**What you should do**
Below is a listing. Gather each line of it that contains "децу".
· · · ·
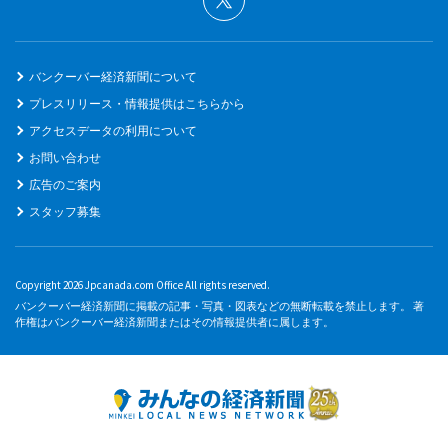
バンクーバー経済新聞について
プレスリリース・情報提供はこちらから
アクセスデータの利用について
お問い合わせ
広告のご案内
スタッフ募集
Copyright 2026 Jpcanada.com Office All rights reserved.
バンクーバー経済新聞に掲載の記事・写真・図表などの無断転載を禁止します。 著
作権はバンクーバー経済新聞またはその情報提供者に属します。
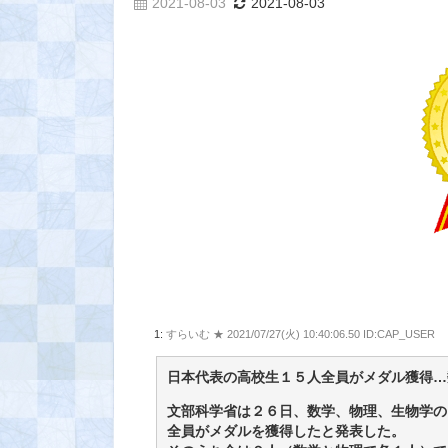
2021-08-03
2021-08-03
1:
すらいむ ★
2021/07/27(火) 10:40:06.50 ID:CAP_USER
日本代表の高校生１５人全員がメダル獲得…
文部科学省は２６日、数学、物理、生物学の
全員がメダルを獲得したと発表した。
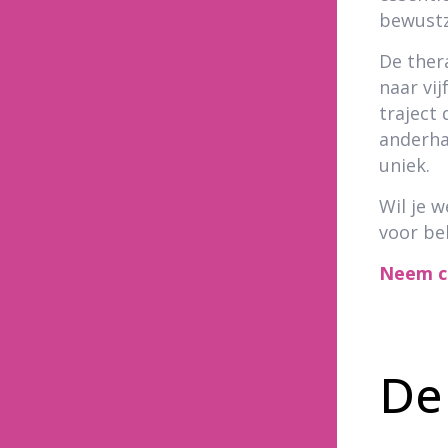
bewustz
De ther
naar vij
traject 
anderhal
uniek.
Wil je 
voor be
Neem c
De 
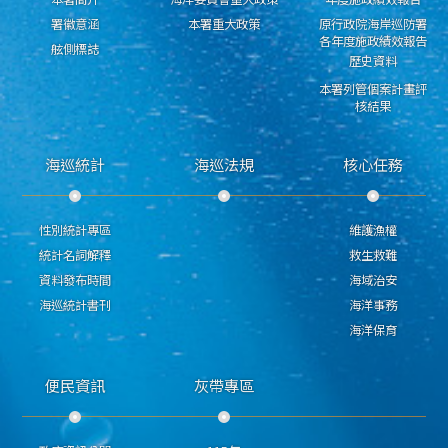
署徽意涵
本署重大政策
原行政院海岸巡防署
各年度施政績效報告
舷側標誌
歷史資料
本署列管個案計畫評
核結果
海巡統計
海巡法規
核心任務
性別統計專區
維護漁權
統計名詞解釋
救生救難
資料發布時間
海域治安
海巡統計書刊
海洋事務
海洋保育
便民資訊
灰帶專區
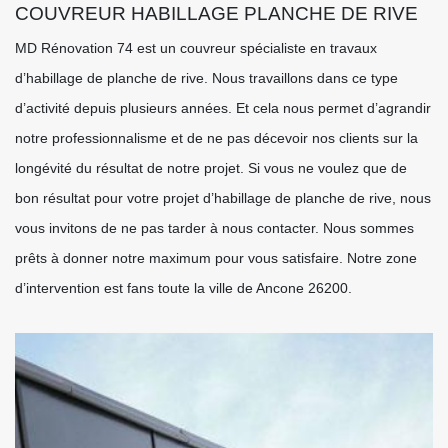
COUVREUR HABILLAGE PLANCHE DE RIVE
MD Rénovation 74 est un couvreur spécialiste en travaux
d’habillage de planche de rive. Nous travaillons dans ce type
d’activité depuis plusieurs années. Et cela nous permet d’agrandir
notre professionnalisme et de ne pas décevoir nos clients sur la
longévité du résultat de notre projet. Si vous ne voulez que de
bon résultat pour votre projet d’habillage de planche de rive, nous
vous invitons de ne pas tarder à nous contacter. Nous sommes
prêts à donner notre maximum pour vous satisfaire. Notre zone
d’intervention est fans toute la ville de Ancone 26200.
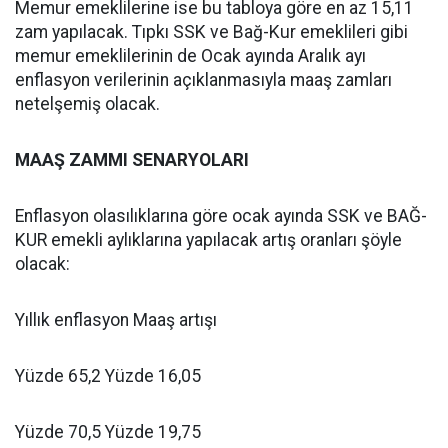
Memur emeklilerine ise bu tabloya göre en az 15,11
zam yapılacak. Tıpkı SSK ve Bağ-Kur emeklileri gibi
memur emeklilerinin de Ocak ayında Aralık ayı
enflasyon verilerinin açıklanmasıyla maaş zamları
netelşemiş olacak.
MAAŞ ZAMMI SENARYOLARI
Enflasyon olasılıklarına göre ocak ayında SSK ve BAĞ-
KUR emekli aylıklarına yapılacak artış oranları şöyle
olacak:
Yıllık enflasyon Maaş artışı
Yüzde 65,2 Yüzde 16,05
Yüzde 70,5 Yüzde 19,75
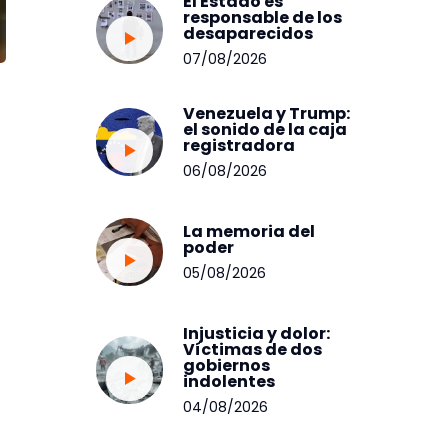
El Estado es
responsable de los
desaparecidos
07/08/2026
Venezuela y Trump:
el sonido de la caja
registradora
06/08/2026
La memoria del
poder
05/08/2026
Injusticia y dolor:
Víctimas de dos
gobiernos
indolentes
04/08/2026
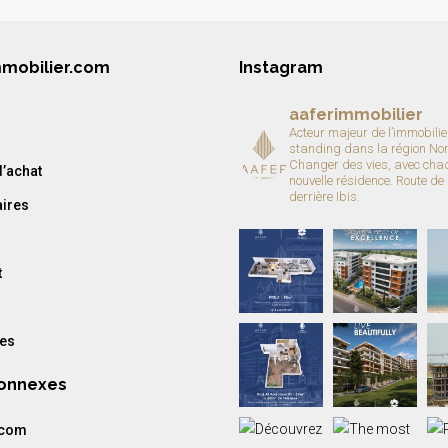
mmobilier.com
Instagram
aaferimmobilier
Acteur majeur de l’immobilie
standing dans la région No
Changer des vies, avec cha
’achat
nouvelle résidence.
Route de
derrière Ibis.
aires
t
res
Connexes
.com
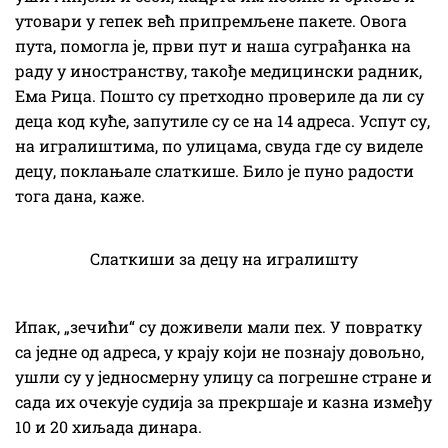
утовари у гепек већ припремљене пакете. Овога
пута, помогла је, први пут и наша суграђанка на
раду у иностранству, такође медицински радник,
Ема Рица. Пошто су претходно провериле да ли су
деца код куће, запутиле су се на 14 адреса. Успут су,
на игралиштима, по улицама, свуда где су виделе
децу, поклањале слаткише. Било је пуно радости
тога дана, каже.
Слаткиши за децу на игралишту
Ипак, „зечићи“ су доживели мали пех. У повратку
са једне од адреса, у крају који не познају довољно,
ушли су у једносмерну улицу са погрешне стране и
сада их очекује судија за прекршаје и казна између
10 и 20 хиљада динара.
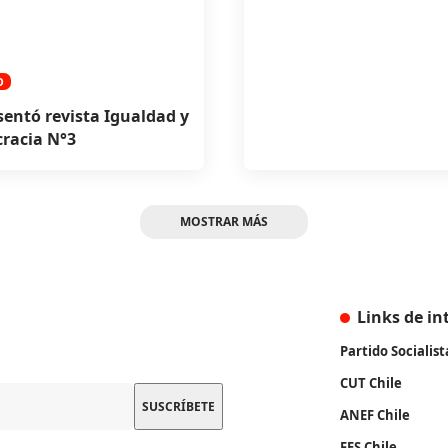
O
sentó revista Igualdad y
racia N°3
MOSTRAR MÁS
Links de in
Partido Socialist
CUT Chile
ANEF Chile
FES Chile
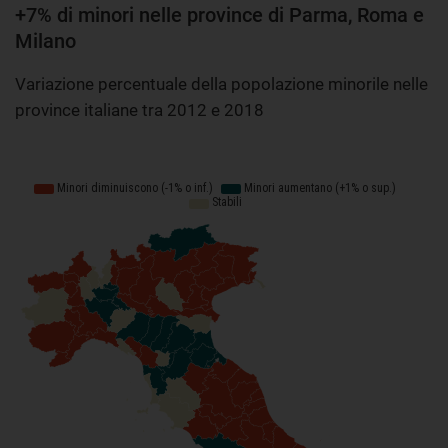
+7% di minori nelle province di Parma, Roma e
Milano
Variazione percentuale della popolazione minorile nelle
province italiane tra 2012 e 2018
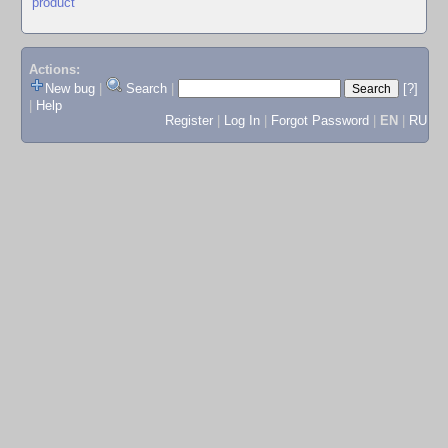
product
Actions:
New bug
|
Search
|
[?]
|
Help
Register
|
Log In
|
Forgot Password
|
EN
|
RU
· · · ·
**Result below**
децу, поклањале слаткише. Било је пуно радости
Слаткиши за децу на игралишту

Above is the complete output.